** Data to use follows **
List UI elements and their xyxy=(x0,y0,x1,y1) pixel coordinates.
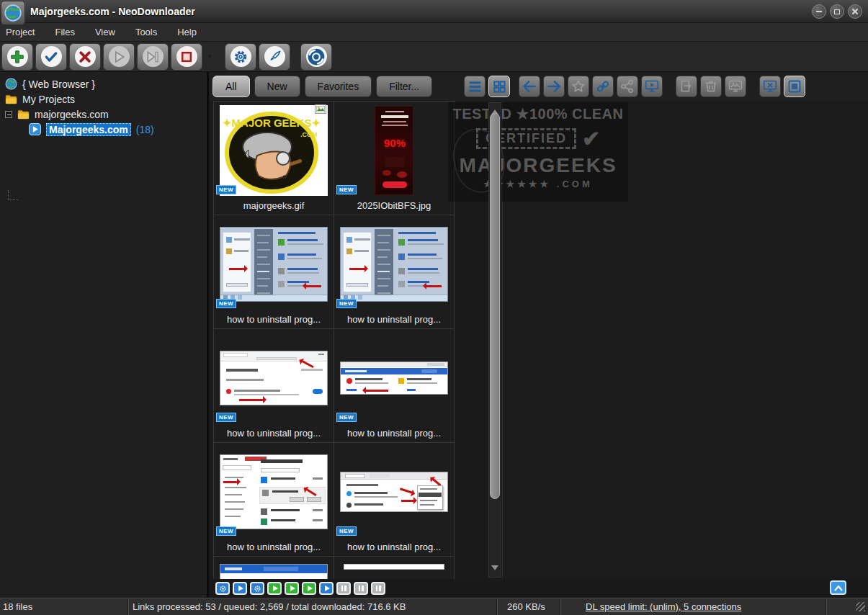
close-button[interactable] xyxy=(848,4,862,19)
menu-help[interactable]: Help xyxy=(177,27,197,37)
check-icon xyxy=(41,46,62,67)
back-button[interactable] xyxy=(519,76,540,97)
red-arrow xyxy=(365,390,388,392)
preview-monitor-icon xyxy=(763,79,777,94)
file-cell[interactable]: NEW how to uninstall prog... xyxy=(214,443,334,557)
scrollbar-thumb[interactable] xyxy=(490,113,500,499)
tab-favorites[interactable]: Favorites xyxy=(305,76,372,97)
stop-button[interactable] xyxy=(171,43,202,71)
thumbnail: NEW xyxy=(214,329,334,426)
connection-play-icon[interactable] xyxy=(285,582,299,595)
thumbnail-grid: ✦MAJOR GEEKS✦ .COM NE xyxy=(213,101,455,579)
tree-item-my-projects[interactable]: My Projects xyxy=(0,91,207,107)
filter-tab-bar: All New Favorites Filter... xyxy=(209,72,868,101)
thumbnail: NEW xyxy=(214,443,334,540)
thumbnail: 90% NEW xyxy=(334,102,454,199)
red-arrow xyxy=(229,268,245,270)
neodownloader-button[interactable] xyxy=(300,43,332,71)
add-project-button[interactable] xyxy=(1,43,33,71)
wallpaper-icon xyxy=(728,79,743,94)
watermark-line1: TESTED ★100% CLEAN xyxy=(448,105,628,122)
new-badge: NEW xyxy=(216,413,236,422)
resize-grip[interactable] xyxy=(856,602,865,611)
thumbnail-view-button[interactable] xyxy=(488,76,510,97)
file-cell[interactable]: NEW how to uninstall prog... xyxy=(334,443,455,557)
tree-label: My Projects xyxy=(22,94,75,105)
red-arrow xyxy=(401,500,414,502)
scroll-to-top-button[interactable] xyxy=(830,580,846,595)
maximize-button[interactable] xyxy=(830,4,844,19)
skin-button[interactable] xyxy=(259,43,290,71)
collapse-icon[interactable] xyxy=(5,111,12,118)
delete-project-button[interactable] xyxy=(69,43,101,71)
connection-pause-icon[interactable] xyxy=(354,582,368,595)
delete-file-button xyxy=(700,76,722,97)
file-cell[interactable]: NEW how to uninstall prog... xyxy=(334,329,455,443)
checkmark-icon: ✔ xyxy=(582,126,600,151)
connection-play-icon[interactable] xyxy=(302,582,316,595)
tab-filter[interactable]: Filter... xyxy=(376,76,432,97)
svg-text:.COM: .COM xyxy=(300,131,318,138)
brush-icon xyxy=(264,46,285,67)
menu-files[interactable]: Files xyxy=(55,27,74,37)
minimize-button[interactable] xyxy=(812,4,826,19)
check-button[interactable] xyxy=(35,43,67,71)
gear-icon xyxy=(231,46,251,67)
slideshow-icon xyxy=(645,79,659,94)
thumbnail-image xyxy=(340,472,448,512)
tab-all[interactable]: All xyxy=(212,76,250,97)
tree-item-majorgeeks-project[interactable]: Majorgeeks.com (18) xyxy=(0,122,207,137)
connection-play-icon[interactable] xyxy=(319,582,334,595)
connection-gear-icon[interactable] xyxy=(215,582,230,595)
maximize-icon xyxy=(834,9,840,14)
file-cell[interactable]: ✦MAJOR GEEKS✦ .COM NE xyxy=(214,102,334,215)
red-arrow xyxy=(305,285,321,287)
preview-window-button[interactable] xyxy=(759,76,781,97)
menu-project[interactable]: Project xyxy=(6,27,35,37)
file-cell[interactable] xyxy=(214,557,334,579)
settings-button[interactable] xyxy=(225,43,256,71)
tab-new[interactable]: New xyxy=(254,76,300,97)
title-bar: Majorgeeks.com - NeoDownloader xyxy=(0,0,868,23)
menu-bar: Project Files View Tools Help xyxy=(0,23,868,42)
start-button xyxy=(103,43,135,71)
tree-item-web-browser[interactable]: { Web Browser } xyxy=(0,76,207,91)
forward-button[interactable] xyxy=(543,76,565,97)
status-file-count: 18 files xyxy=(0,598,128,615)
menu-tools[interactable]: Tools xyxy=(135,27,157,37)
stop-dropdown-icon[interactable]: ▼ xyxy=(205,43,215,71)
tree-label: majorgeeks.com xyxy=(35,109,109,120)
thumbnail-view-icon xyxy=(493,80,506,94)
thumbnail-image: ✦MAJOR GEEKS✦ .COM xyxy=(220,105,328,196)
scroll-down-icon[interactable] xyxy=(491,565,498,574)
file-cell[interactable]: NEW how to uninstall prog... xyxy=(214,215,334,329)
thumbnail-image xyxy=(340,227,448,302)
file-cell[interactable]: 90% NEW 2025IObitBFS.jpg xyxy=(334,102,455,215)
list-view-button[interactable] xyxy=(464,76,486,97)
connection-play-icon[interactable] xyxy=(233,582,247,595)
connection-pause-icon[interactable] xyxy=(371,582,385,595)
vertical-scrollbar[interactable] xyxy=(488,102,501,578)
connection-play-icon[interactable] xyxy=(267,582,282,595)
red-arrow xyxy=(426,285,442,287)
share-button xyxy=(617,76,638,97)
status-speed: 260 KB/s xyxy=(497,598,560,615)
tree-connector xyxy=(8,199,18,200)
fullscreen-button[interactable] xyxy=(784,76,805,97)
window-title: Majorgeeks.com - NeoDownloader xyxy=(30,6,195,17)
connection-pause-icon[interactable] xyxy=(336,582,351,595)
slideshow-button[interactable] xyxy=(641,76,663,97)
speed-limit-link[interactable]: DL speed limit: (unlim), 5 connections xyxy=(586,601,741,612)
tree-item-majorgeeks-folder[interactable]: majorgeeks.com xyxy=(0,107,207,122)
file-cell[interactable]: NEW how to uninstall prog... xyxy=(334,215,455,329)
back-icon xyxy=(522,79,537,94)
open-link-button[interactable] xyxy=(592,76,614,97)
open-link-icon xyxy=(596,79,610,94)
menu-view[interactable]: View xyxy=(95,27,115,37)
thumbnail-workspace: ✦MAJOR GEEKS✦ .COM NE xyxy=(209,101,868,579)
file-cell[interactable] xyxy=(334,557,455,579)
connection-gear-icon[interactable] xyxy=(250,582,264,595)
delete-icon xyxy=(75,46,96,67)
file-cell[interactable]: NEW how to uninstall prog... xyxy=(214,329,334,443)
start-selected-button xyxy=(137,43,169,71)
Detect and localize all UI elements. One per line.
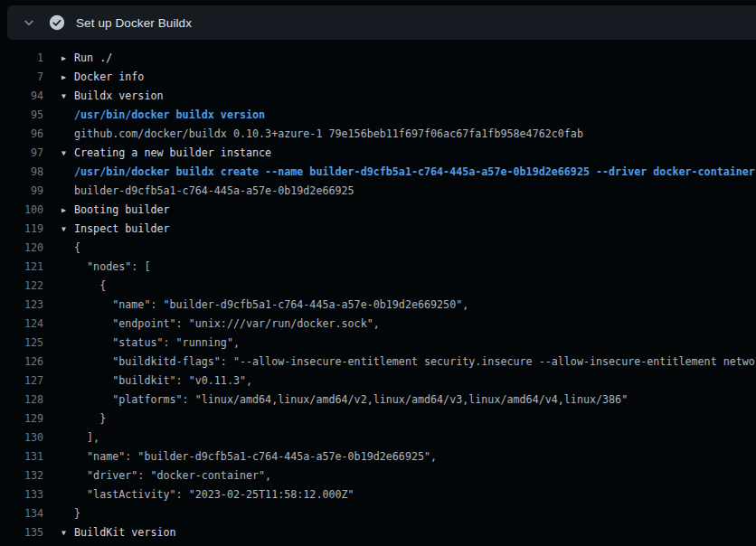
** End of Data to use **
- _Action item_:
Each line of the material above that holds "speed" counts once; give the total and nothing else.

- _Output for this task_:
2